On July 24, 2009, we sold all of the assets and liabilities of our InnerCool Therapies business to Philips Electronics North America Corporation ("Philips") for $11.25 million, of which $1,125,000 is being held in escrow as security for certain indemnification obligations, as well as the transfer of approximately $1.5 million in trade payables (the "Philips Transaction"). We have agreed to indemnify Philips for any damages arising from the breach of representations, warranties and covenants we made to Philips in the asset purchase agreement pursuant to which we sold such assets and liabilities. Under the terms of the asset purchase agreement, generally, our liability for breach of representations and warranties is capped at $3.5 million; however, our liability for breach of covenants and certain specified representations and warranties is not subject to the cap. As of June 30, 2011, we are not aware of a breach of any representation, warranty or covenant under the asset purchase agreement.

Liquidity and Going Concern

As of June 30, 2011, we had $3,182,919 in cash and cash equivalents and $1,325,000 in restricted cash. Of the restricted cash, $1,125,000 related to an escrow account in connection with the sale of our Innercool Therapies business to Phillips Electronics, and should be released to us from escrow within the next month. Our working capital at June 30, 2011 was $3,162,257 (excluding $272,502 for the fair value of derivative liabilities).

Net cash used in operating activities was $3,559,777 for the six months ended June 30, 2011 compared to $3,800,758 for the same period last year.

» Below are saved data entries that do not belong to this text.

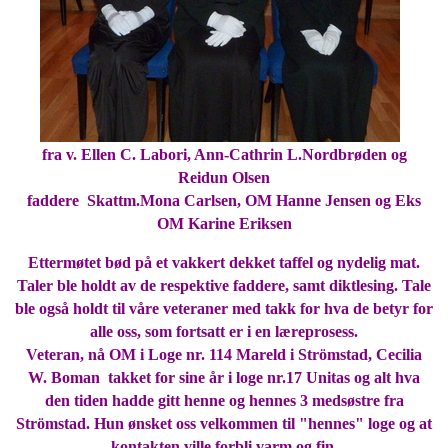
fra v. Ellen C. Labori, Ann-Cathrin L.Nordbrøden og
Reidun Olsen
faddere Skattm.Mona Carlsen, OM Hanne Jensen og Eks
OM Karine Eriksen
Ettermøtet bød på et vakkert dekket taffel og nydelig mat.
Taler ble holdt av de respektive faddere, samt diktlesing. Tale
ble også holdt til våre veteraner med takk for hva de betyr for
alle oss, som fortsatt er i en læreprosess.
Veteran, nå OM i Loge nr. 114 Mareld i Strömstad, Cecilia
W. Boman takket for sine år i loge nr.17 Unitas og alt hva
den tiden hadde gitt henne og hennes 3 medsøstre fra
Strömstad. Hun ønsket oss velkommen til "hennes" loge og at
kontakten ville forbli varm og fin.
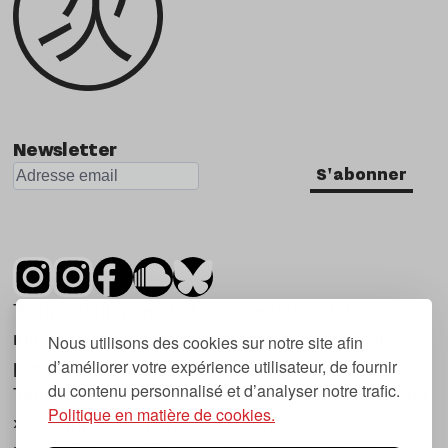
Newsletter
S'abonner
Tsugi est un mensuel indépendant sur la
musique et les nouvelles tendances, dont la
Nous utilisons des cookies sur notre site afin
d’améliorer votre expérience utilisateur, de fournir
première parution date de 2007.
du contenu personnalisé et d’analyser notre trafic.
Tsugi en japonais signifie « prochain », « suivant
Politique en matière de cookies.
», ce qui correspond à la thématique du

The decrease in net cash used in operating activities was due primarily to the reductions in accounts payable payments which related to clinical trial costs. Since inception, our operations have consumed substantial amounts of cash and we have had only limited revenues. From inception (December 22, 2003) to June 30, 2011, net cash used in operating activities has been $80,968,042.

Our primary source of liquidity has been cash flows from financing activities and in particular proceeds from the sales of our debt and equity securities. From inception (December 22, 2003) to June 30, 2011, net cash provided by financing activities was $88,529,462.

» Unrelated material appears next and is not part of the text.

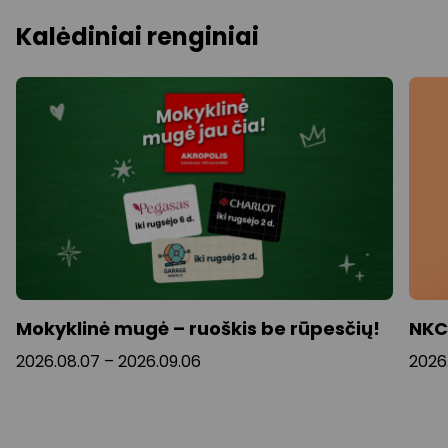
Kalėdiniai renginiai
Mokyklinė mugė – ruoškis be rūpesčių!
NKC
2026.08.07 – 2026.09.06
2026.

Net cash used in investing activities since inception has been $4,378,501. At June 30, 2011 we did not have any significant capital expenditure requirements.

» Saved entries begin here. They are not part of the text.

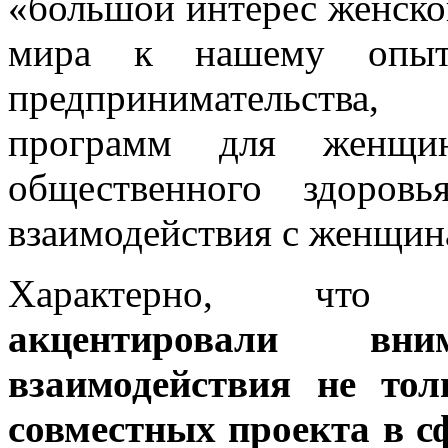
«большой интерес женско
мира к нашему опыт
предпринимательства,
программ для женщи
общественного здоро
взаимодействия с женщин
Характерно, что 
акцентировали вн
взаимодействия не тол
совместных проекта в с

We anticipate that negative cash flow from operations will continue for 2011. Although we believe that we have sufficient capital to support our operations through January 1, 2012, we are still a development stage company subject to all the risks and uncertainties that are typical in the lifecycle stage of our business. Our principal objective is to complete a strategic licensing agreement or secure the approval and future sales of the Excellagen product family and/or another corporate transaction. If we fail to enter into a strategic licensing arrangement or to generate sufficient product sales, we will not generate sufficient cash flows to cover our operating expenses.

 

We do not have any unused credit facilities or other sources of capital available to us at this time. We intend to secure additional working capital through sales of additional debt or equity securities. We do not have any arrangement for financing in place at this time, nor can we provide any assurance about the availability or terms of any future financing.

Our history of recurring losses and uncertainties as to whether our operations will become profitable raise substantial doubt about our ability to continue as a going concern. Our consolidated financial statements do not include any adjustments related to the recoverability of assets or classifications of liabilities that might be necessary should we be unable to continue as a going concern.